Shite in mah, well shite everywhere really.


Luckily (well for the plot I guess) it's not too long before the day-trippers are rescued by a local fisherman who (due to a big storm approaching) doesn't take them to port but to his hidden whaling vessel where his brother and mum are lying in wait to kill the whole damn party.

why?

Something to do with Greenpeace and tourism or something.

The plot may be wafer thin but it's an excuse for poor old Pihla Viitala to get her tits out again.

And this time they're covered in fish oil and paint.

Iceland's first foray into horror movies (not counting those Kerry Katona ads) has all the hallmarks of an exploitation classic yet its unsure tone, wildly random subplots and lack of any real meaning torpedoes the idea somewhat leaving it dead in the water.

Twelve year old boys will love it but for the discerning horror fan it came across as lacking in depth, leaving it scuppered and listing heavily toward starboard.

And yes, I do realise the last bit makes no sense.

Saying that tho' you have to give kudos to a director who decides that although he obviously can't afford to film the movies Killer Whale versus American screamer on a life-raft ending, that he's going to do it anyway.

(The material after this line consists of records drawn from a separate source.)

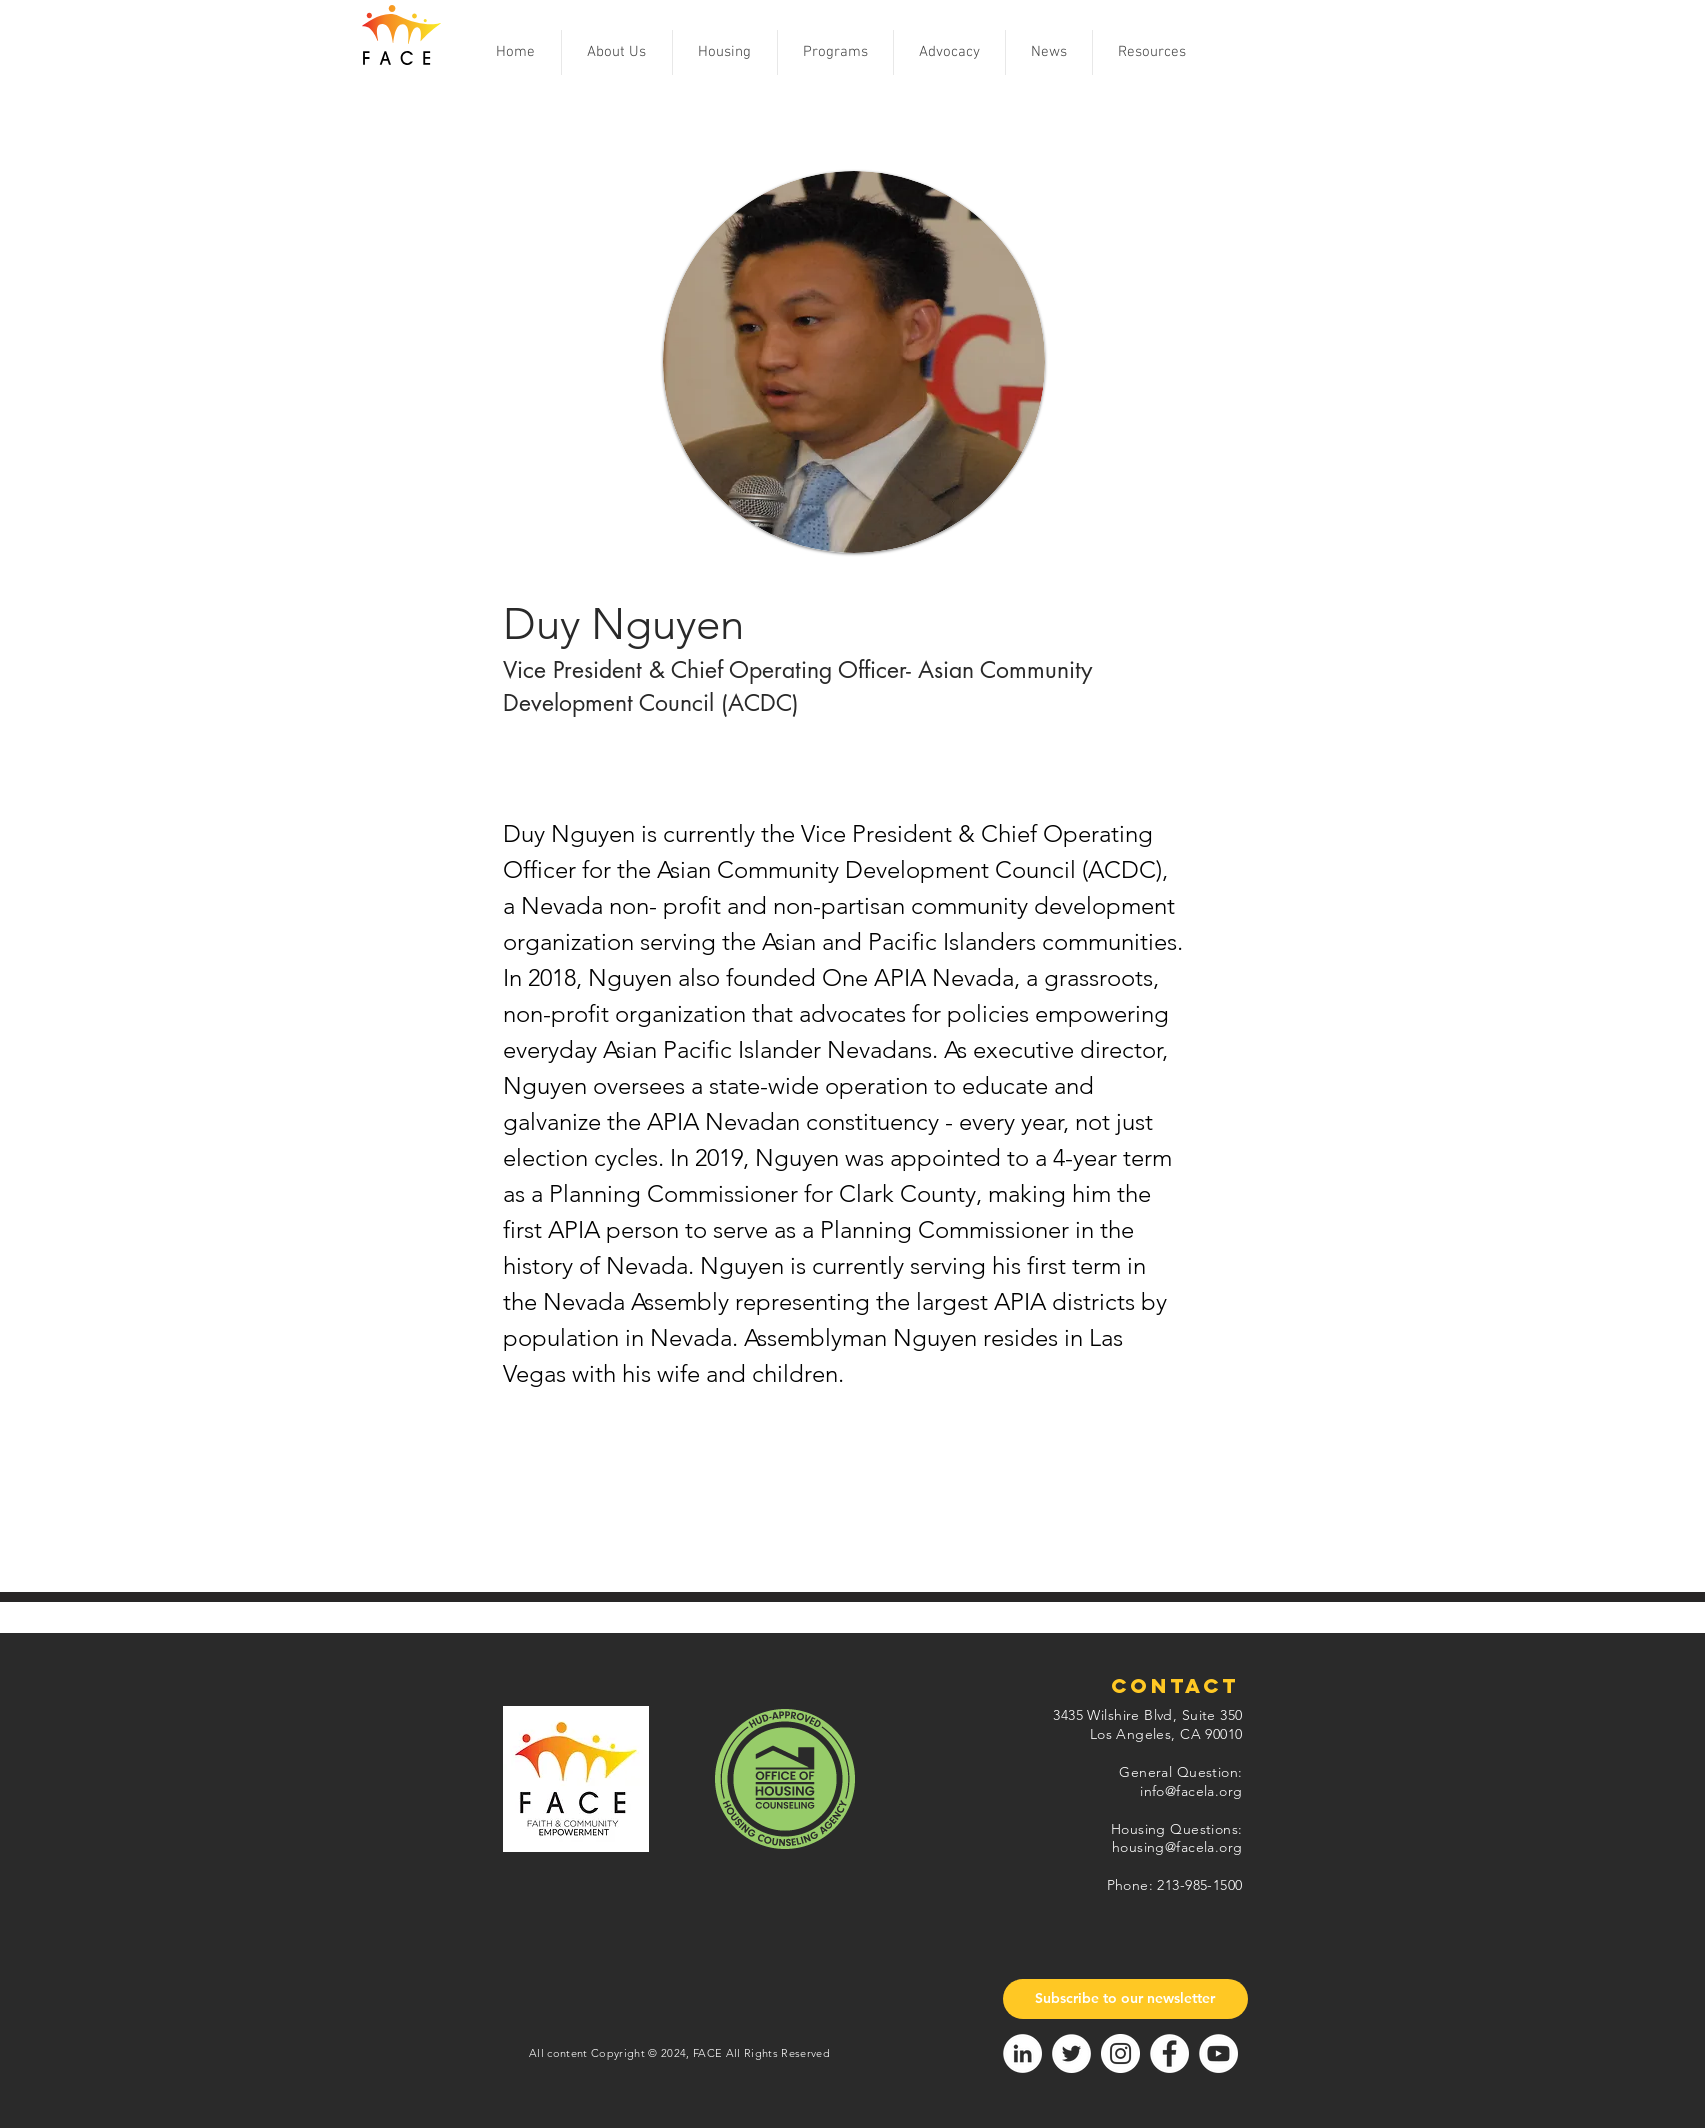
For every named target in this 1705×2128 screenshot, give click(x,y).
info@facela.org (1191, 1791)
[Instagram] (1120, 2053)
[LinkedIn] (1022, 2053)
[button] (617, 52)
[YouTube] (1218, 2053)
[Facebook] (1169, 2053)
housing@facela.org (1177, 1847)
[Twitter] (1071, 2053)
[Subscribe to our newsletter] (1125, 1999)
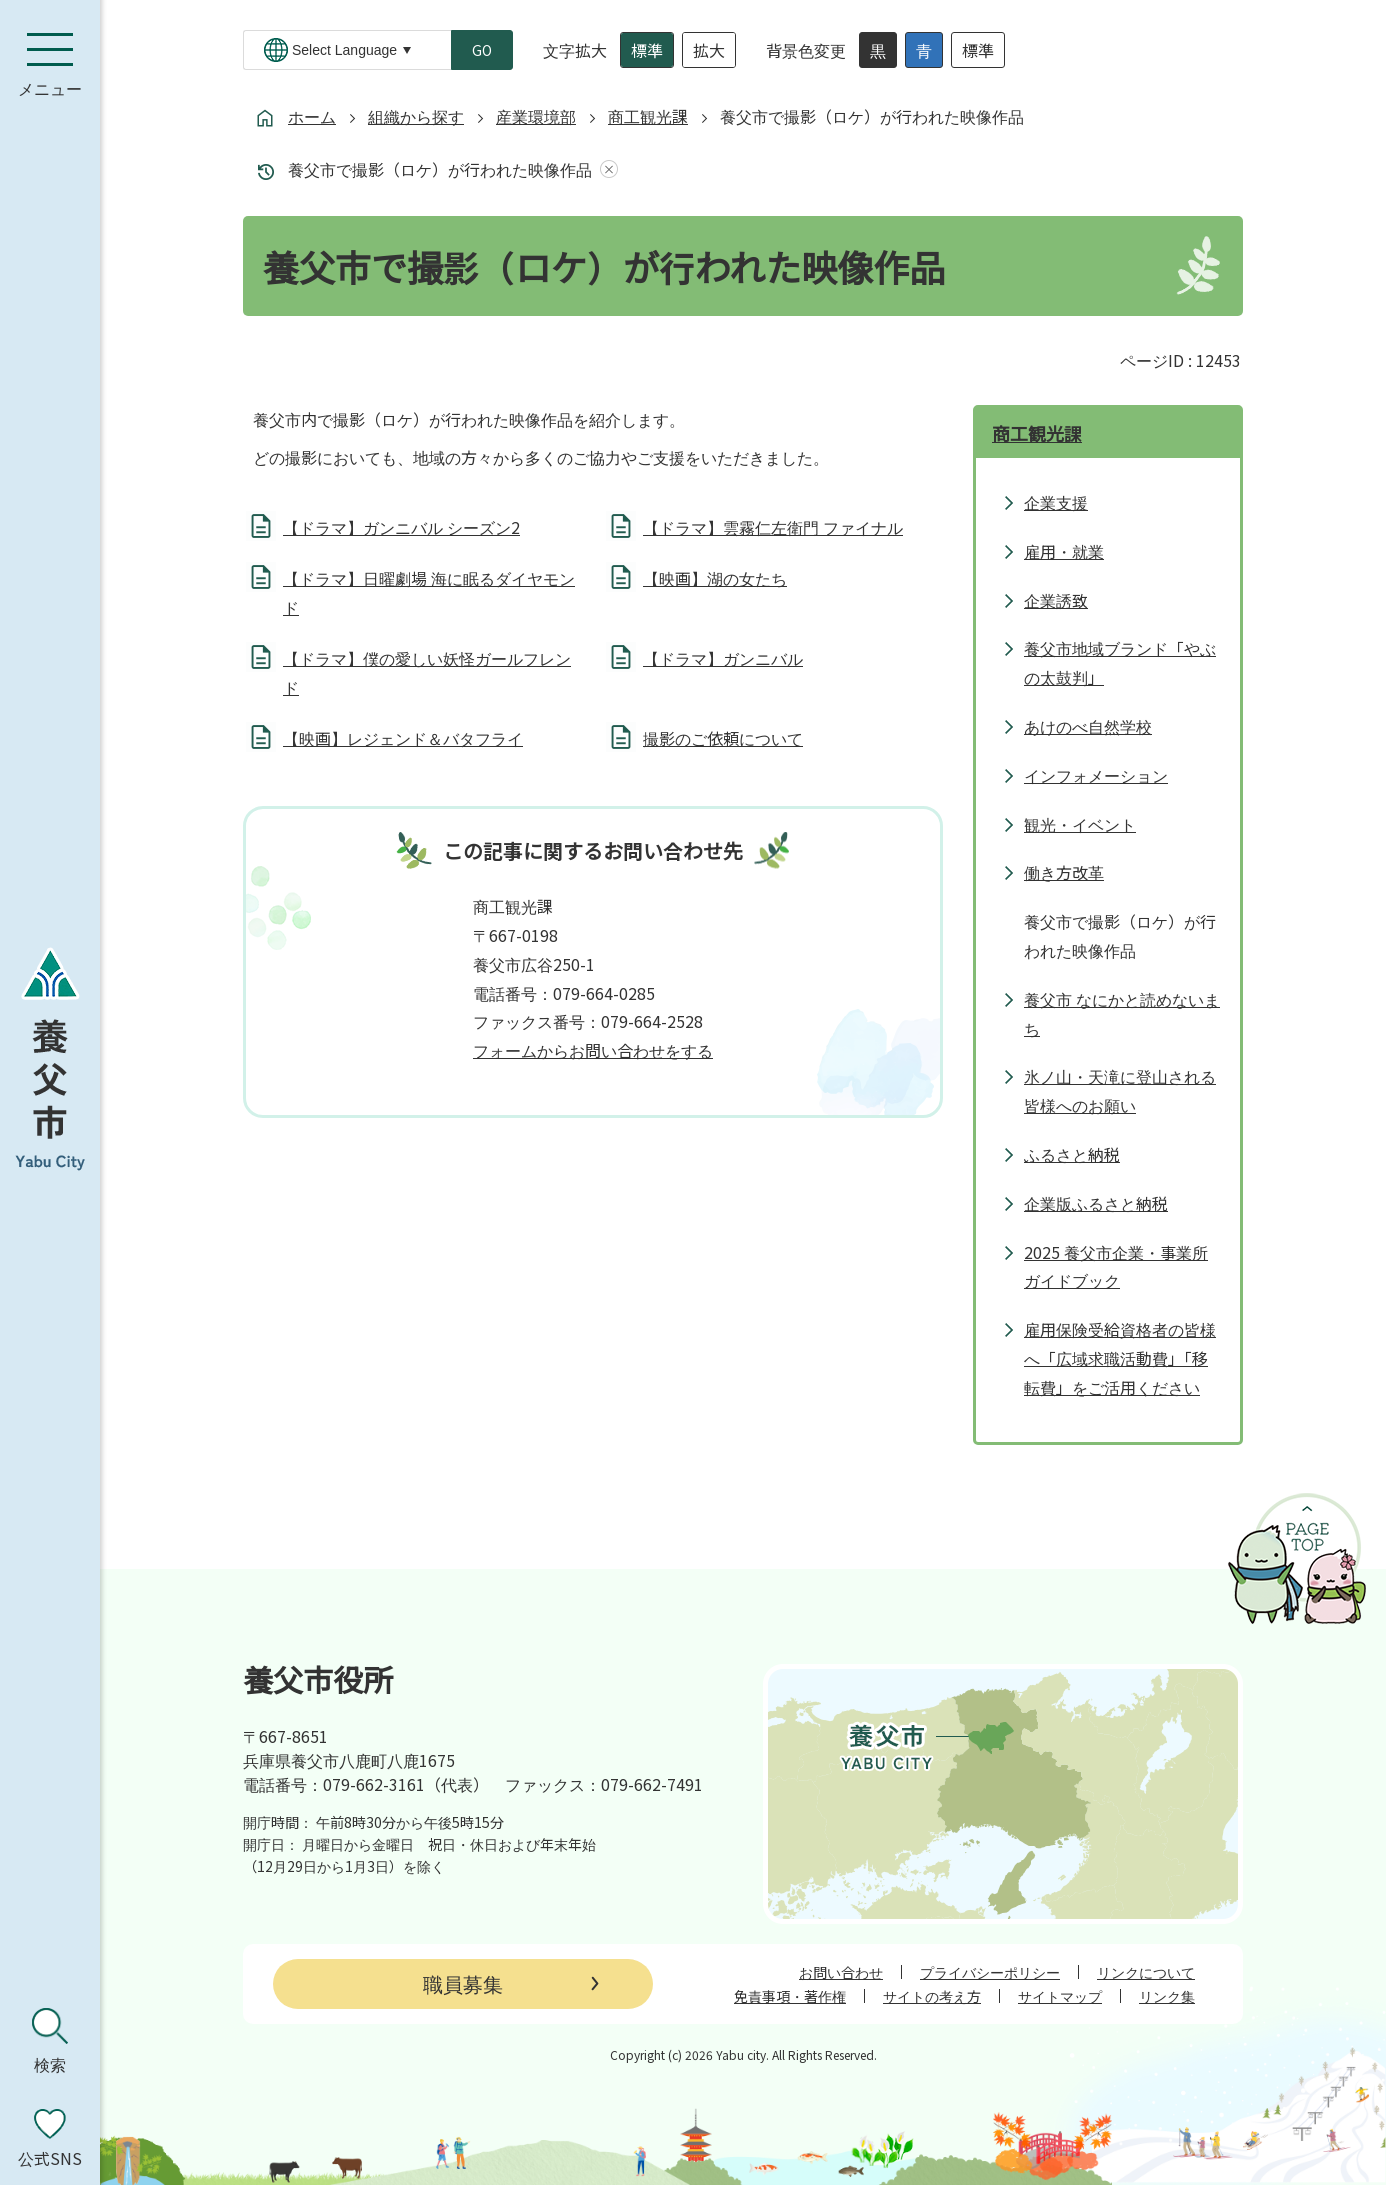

Even if the effect is achieved by an all too obvious wooden fin and grainy stock footage.

Hang on did I say kudos?

I meant a kicking.

So there you go, Glasgow Frightfest 2009.

Where else on Earth can you get eight films, dozens of trailers, sneaky peeks and the unforgettable sight of a former Oscar winners pale buttocks thrusting upon a computer generated chicken for only £40?

Cheaper than your mum and twice as much fun.